Exercise directions
Select all lines holding the word "espacio" from the entries that follow.
:: Data under study
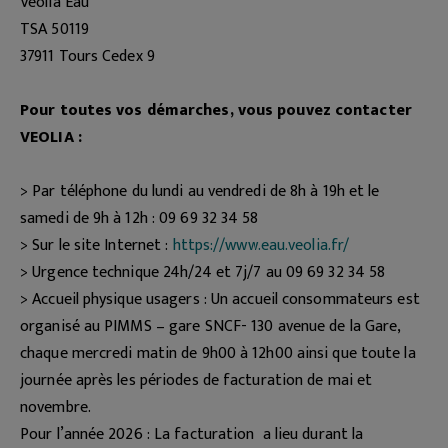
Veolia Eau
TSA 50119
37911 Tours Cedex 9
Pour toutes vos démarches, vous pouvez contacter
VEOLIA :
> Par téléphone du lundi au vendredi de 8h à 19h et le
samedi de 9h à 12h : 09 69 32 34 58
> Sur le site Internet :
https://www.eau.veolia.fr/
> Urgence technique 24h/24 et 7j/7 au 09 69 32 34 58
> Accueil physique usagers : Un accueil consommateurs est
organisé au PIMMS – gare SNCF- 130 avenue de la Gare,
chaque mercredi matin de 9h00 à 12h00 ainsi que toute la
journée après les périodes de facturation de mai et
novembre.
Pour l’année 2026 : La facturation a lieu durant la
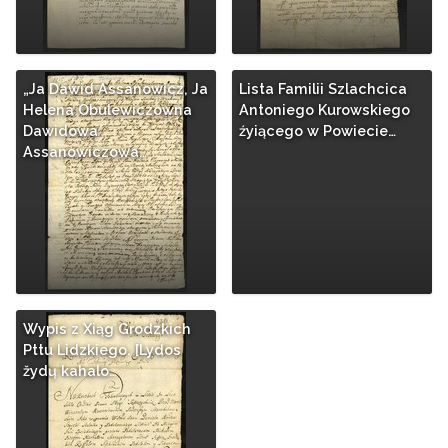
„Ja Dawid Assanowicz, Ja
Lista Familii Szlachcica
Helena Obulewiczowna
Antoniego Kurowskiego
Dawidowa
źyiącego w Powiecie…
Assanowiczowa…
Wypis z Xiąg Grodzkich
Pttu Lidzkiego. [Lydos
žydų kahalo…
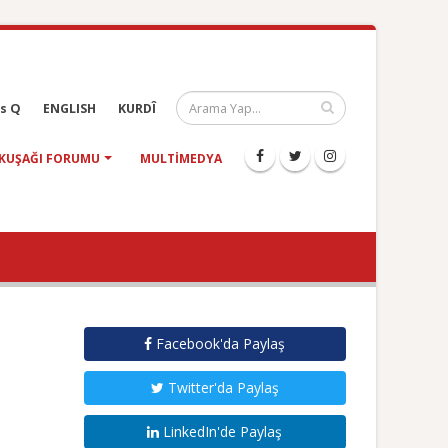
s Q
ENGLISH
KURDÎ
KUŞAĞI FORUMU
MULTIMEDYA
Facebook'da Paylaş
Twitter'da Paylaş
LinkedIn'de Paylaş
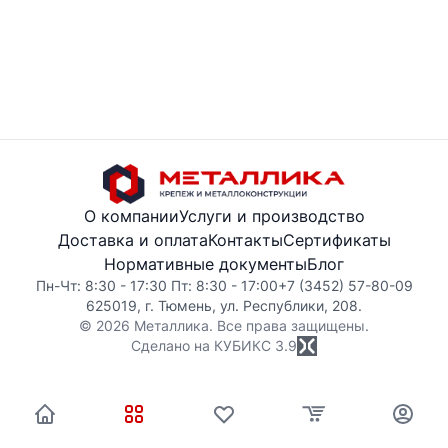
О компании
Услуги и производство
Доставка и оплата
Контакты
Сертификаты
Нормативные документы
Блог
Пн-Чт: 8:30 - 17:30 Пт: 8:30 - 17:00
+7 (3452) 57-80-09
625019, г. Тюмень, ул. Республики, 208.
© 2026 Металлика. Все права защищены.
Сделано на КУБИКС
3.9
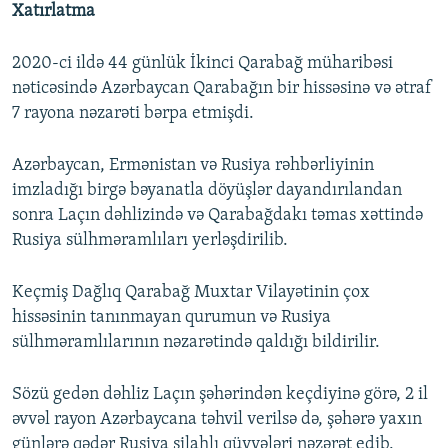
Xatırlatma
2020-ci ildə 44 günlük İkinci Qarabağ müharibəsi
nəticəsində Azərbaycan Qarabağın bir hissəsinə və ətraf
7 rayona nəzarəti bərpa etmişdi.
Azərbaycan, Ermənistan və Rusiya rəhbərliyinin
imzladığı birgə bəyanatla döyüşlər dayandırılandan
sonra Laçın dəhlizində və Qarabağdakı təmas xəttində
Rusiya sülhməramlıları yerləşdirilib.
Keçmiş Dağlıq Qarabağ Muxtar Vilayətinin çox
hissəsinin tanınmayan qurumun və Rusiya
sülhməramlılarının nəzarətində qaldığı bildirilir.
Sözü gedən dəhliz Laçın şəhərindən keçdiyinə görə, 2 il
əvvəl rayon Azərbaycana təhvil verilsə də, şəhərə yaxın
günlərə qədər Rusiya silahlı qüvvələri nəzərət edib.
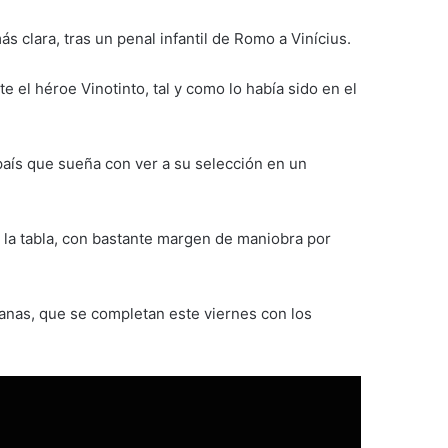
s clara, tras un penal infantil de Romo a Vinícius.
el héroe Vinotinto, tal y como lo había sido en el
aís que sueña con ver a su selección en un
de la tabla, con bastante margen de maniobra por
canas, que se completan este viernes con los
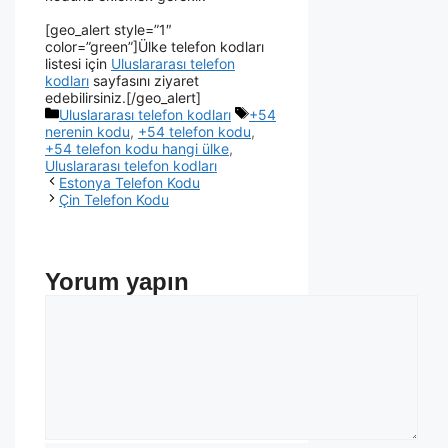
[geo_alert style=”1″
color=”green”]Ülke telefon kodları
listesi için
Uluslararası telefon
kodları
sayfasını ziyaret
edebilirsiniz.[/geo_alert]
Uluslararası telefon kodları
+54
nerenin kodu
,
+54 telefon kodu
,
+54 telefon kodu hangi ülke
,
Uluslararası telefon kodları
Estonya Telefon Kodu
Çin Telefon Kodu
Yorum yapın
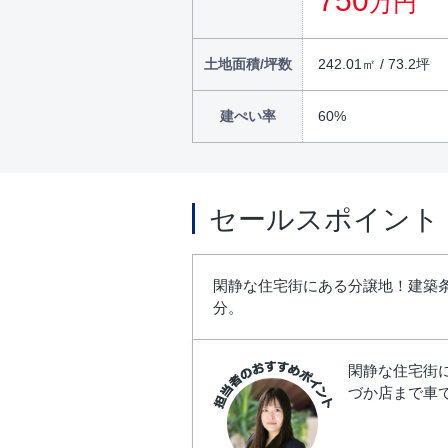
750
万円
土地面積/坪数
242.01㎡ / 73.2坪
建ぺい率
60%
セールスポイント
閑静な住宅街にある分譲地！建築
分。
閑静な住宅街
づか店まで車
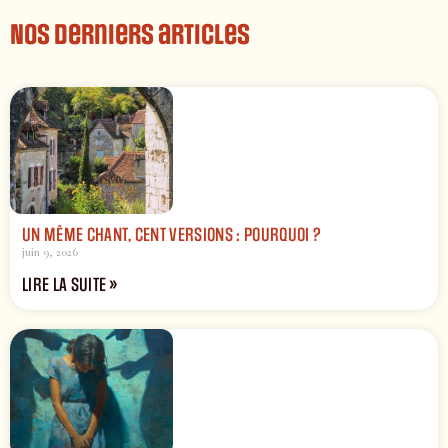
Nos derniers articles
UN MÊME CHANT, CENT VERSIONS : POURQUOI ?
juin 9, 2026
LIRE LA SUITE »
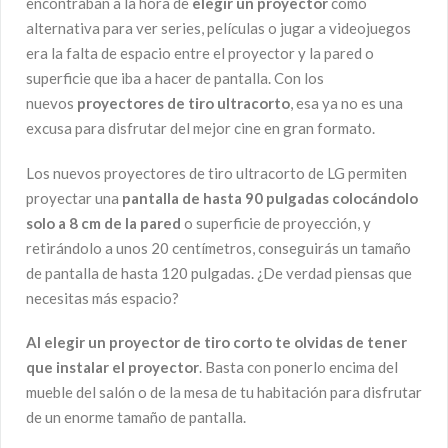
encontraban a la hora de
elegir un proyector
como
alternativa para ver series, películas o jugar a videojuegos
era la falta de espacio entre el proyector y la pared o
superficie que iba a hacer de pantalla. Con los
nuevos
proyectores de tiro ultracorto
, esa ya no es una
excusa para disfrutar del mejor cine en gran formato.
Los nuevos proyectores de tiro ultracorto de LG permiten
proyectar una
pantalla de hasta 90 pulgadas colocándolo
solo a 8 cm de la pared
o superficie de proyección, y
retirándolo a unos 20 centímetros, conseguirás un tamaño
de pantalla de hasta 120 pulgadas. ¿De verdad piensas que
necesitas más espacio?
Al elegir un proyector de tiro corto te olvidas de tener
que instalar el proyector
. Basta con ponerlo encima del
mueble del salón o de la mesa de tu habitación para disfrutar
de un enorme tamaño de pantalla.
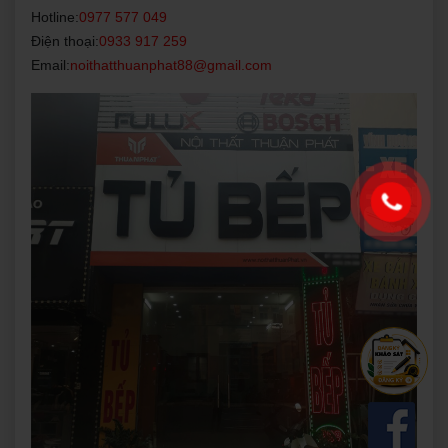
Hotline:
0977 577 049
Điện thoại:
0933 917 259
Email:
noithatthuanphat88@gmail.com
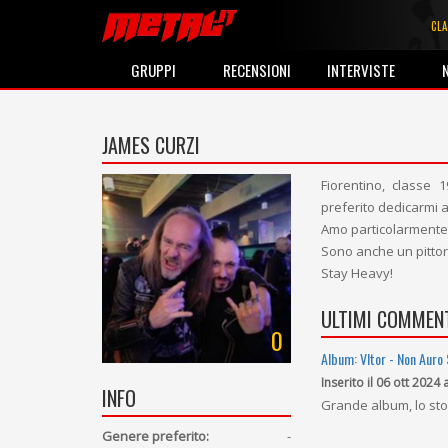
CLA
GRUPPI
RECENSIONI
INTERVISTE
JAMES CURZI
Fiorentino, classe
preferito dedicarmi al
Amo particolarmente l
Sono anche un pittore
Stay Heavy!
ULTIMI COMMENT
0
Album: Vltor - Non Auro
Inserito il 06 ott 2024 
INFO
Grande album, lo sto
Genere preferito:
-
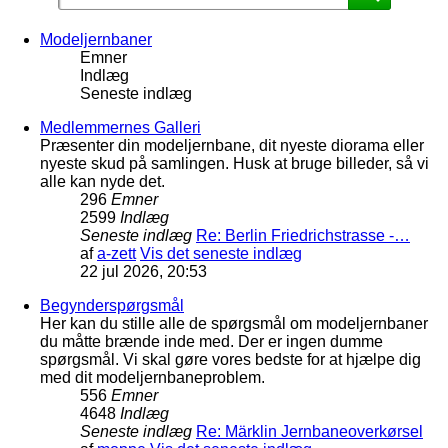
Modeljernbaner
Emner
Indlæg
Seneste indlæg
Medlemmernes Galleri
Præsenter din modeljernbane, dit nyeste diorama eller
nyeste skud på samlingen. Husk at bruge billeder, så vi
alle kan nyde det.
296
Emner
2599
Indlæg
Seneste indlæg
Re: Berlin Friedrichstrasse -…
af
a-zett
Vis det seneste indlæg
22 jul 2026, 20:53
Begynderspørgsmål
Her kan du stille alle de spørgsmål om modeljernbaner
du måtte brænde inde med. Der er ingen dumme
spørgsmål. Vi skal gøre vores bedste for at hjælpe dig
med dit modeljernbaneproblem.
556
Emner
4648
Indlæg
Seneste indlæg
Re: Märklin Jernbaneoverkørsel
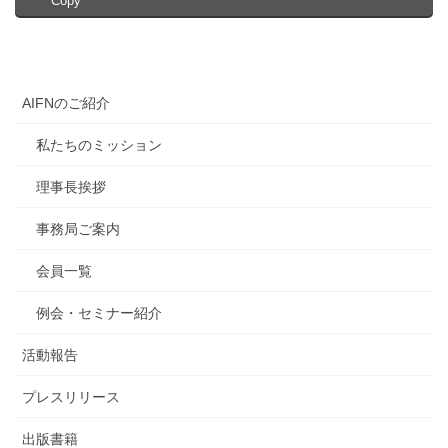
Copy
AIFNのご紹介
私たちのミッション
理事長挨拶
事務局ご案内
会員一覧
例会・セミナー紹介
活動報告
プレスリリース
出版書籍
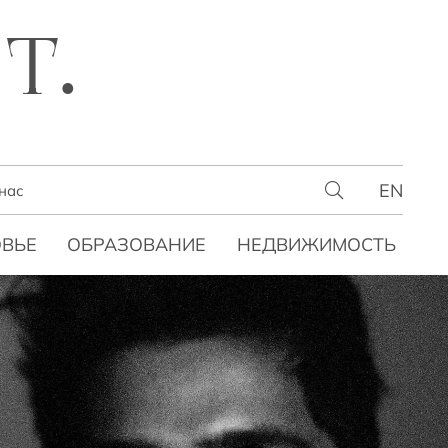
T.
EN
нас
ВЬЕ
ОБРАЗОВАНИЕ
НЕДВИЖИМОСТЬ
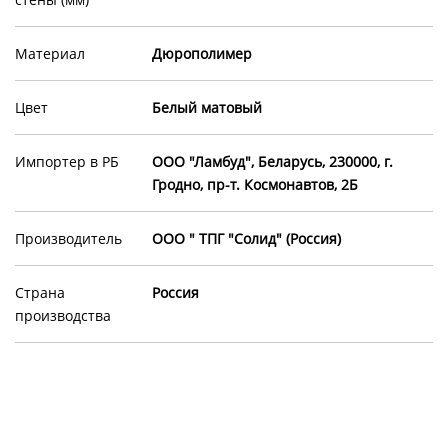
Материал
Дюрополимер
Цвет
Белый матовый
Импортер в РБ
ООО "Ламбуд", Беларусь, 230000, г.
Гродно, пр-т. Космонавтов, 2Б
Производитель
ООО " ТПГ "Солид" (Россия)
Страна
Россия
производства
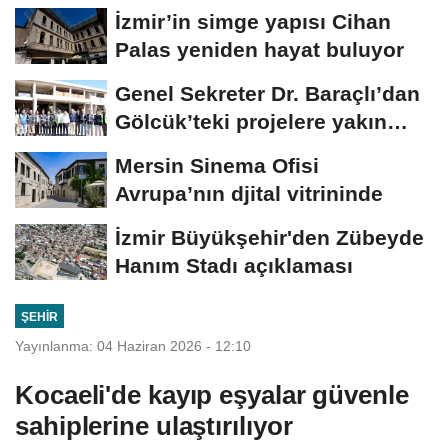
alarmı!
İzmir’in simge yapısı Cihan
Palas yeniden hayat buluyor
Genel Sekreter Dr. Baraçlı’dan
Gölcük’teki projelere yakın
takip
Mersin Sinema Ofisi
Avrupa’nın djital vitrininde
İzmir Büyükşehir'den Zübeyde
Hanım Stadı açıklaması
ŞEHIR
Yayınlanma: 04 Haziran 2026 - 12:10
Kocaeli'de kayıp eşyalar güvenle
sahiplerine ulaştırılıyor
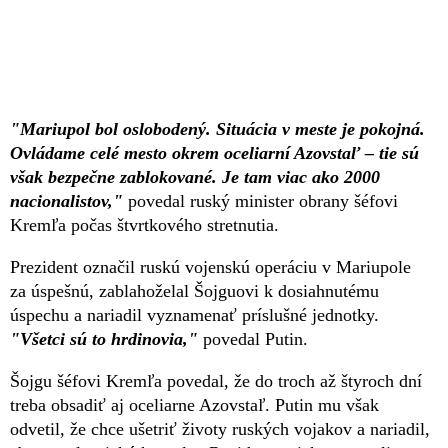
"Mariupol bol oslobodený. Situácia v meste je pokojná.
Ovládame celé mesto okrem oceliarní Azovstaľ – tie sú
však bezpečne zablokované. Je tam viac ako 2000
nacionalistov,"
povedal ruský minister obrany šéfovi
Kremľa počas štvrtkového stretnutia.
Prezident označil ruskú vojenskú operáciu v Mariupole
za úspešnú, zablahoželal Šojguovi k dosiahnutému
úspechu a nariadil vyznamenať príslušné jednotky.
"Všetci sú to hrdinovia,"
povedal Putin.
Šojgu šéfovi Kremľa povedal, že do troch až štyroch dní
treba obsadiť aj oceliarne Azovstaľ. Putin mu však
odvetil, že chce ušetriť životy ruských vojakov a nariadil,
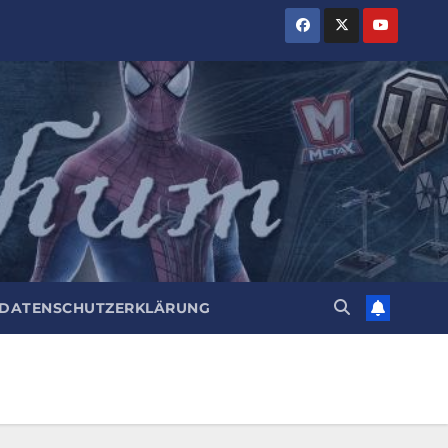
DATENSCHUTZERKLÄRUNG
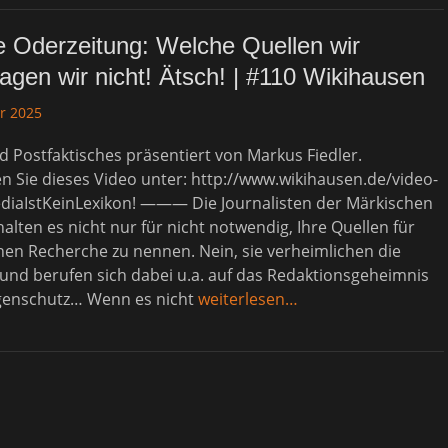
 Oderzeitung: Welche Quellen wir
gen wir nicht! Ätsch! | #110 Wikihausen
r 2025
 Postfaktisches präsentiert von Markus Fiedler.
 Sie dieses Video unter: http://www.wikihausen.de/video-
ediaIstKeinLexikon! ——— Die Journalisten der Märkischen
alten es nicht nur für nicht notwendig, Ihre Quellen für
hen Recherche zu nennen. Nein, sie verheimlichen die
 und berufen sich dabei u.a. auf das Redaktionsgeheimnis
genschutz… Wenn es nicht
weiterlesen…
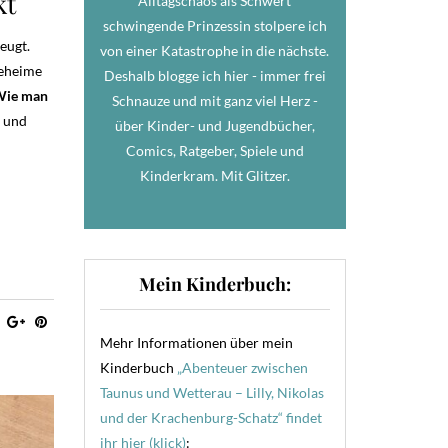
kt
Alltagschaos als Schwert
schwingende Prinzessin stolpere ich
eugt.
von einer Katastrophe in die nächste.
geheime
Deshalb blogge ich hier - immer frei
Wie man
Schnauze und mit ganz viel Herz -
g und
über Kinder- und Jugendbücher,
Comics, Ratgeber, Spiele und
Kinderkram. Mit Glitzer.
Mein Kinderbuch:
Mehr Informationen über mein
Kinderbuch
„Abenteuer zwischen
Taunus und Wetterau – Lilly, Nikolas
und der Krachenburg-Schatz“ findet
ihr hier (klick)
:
::::
Written solution
era la falta de espacio entre el proyector y la pared o
necesitas más espacio?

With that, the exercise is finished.